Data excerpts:

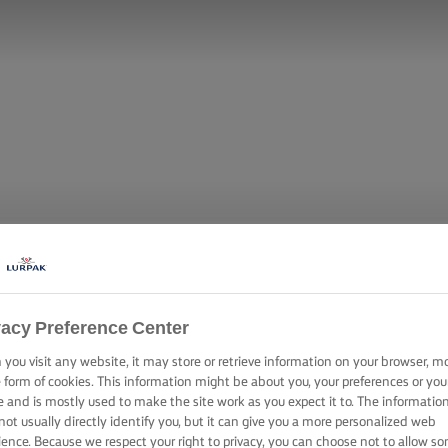
vacy Preference Center
you visit any website, it may store or retrieve information on your browser, m
e form of cookies. This information might be about you, your preferences or you
e and is mostly used to make the site work as you expect it to. The informatio
not usually directly identify you, but it can give you a more personalized web
ience. Because we respect your right to privacy, you can choose not to allow s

**Assignment:** Reproduce exactly, with nothing added, the lines from the one that contains "you visit any" to the end of the data.

**Solution for this task:**
you visit any website, it may store or retrieve information on your browser, m
e form of cookies. This information might be about you, your preferences or you
e and is mostly used to make the site work as you expect it to. The informatio
not usually directly identify you, but it can give you a more personalized web
ience. Because we respect your right to privacy, you can choose not to allow s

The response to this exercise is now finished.